Friday, December 23, 2016

Suicide rates highest for farmers, among all occupations

The Grand Island Independent reported last week on the high rate of suicides among farmers--the highest, in fact, among all occupational groups.  Brandi Janssen of the University of Iowa Department of Public Health wrote the story, which is based on data released by the Centers for Disease Control.   Here's an excerpt from the story:  
[S]uicide rates for workers in the agricultural, fishing and forestry industry are the highest of any other occupational group, exceeding rates in other high-risk populations, including veterans.

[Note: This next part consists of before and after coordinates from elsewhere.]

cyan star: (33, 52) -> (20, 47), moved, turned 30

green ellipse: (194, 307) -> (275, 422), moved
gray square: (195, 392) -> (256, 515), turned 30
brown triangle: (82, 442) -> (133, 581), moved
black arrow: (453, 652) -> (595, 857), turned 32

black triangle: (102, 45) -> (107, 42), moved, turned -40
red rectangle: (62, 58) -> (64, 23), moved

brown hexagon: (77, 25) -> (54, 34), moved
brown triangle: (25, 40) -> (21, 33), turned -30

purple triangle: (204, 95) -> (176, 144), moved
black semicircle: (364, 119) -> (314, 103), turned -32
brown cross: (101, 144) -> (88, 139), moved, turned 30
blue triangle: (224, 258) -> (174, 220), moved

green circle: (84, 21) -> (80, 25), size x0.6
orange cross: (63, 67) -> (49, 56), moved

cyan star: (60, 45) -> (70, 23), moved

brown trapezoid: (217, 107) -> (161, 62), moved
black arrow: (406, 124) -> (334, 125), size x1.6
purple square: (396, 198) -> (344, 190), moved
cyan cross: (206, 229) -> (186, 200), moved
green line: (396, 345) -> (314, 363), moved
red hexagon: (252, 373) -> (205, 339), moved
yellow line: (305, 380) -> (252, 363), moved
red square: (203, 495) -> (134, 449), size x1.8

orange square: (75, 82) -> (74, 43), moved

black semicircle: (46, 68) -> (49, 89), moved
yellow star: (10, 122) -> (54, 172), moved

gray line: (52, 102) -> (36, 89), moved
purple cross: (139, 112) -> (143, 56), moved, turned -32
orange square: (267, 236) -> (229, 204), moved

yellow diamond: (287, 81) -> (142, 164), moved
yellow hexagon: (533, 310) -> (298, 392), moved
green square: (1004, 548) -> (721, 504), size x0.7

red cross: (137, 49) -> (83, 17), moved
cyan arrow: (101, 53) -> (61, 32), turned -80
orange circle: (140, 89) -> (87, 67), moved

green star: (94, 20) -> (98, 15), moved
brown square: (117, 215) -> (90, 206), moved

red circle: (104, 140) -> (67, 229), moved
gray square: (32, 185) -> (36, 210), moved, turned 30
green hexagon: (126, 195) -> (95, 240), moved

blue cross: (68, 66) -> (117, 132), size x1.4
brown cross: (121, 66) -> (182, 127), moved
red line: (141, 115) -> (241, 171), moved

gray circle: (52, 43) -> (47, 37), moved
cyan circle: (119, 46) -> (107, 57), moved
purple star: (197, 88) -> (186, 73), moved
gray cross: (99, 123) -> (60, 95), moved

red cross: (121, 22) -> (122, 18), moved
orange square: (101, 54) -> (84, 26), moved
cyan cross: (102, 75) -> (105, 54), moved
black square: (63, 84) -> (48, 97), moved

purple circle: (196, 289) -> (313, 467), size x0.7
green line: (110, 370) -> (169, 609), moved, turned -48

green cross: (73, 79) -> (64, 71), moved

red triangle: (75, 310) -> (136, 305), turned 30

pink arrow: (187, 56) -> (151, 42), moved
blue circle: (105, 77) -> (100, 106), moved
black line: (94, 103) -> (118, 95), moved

Suicide is not typically thought of as an occupational fatality, but the CDC report sheds some light on how occupations might be one contributor to suicide.

The phenomenon is not new in agriculture, and those of us who lived on farms during the 1980s certainly remember how the crashing agricultural economy affected rural communities. High profile acts of violence were often linked to farm foreclosures and financial stress.
Janssen notes that the National Farm Medicine Center, based in Marshfield, Wisconsin, tracked farm suicides in the Upper Midwest, the area most affected by the farm crisis, back in the 1980s.
They found that 913 male farmers in the region committed suicide during that decade, with rates peaking in 1982 at 58 suicides for every 100,000 male farmers and ranchers.
Rates among the general population were around 31 suicides per 100,000 white males over the age of 20 during that same time period. 
Compare that with this year’s CDC report, which found that current national suicide rates for people working in agriculture are 84.5 per 100,000 overall, and 90.5 per 100,000 among males.
Janssen points out the obvious from this comparison:  suicide rates among male farmers are now more than 50% higher than they were in 1982, when the farm crisis peaked.

Janssen notes the availability of several resources, namely the Iowa Concern Hotline and the Nebraska Farm Crisis Hotline.

Sadly, I have not seen any major news organization pick up this story, even as so-called "deaths of despair"--which include suicides--continue to garner considerable national attention.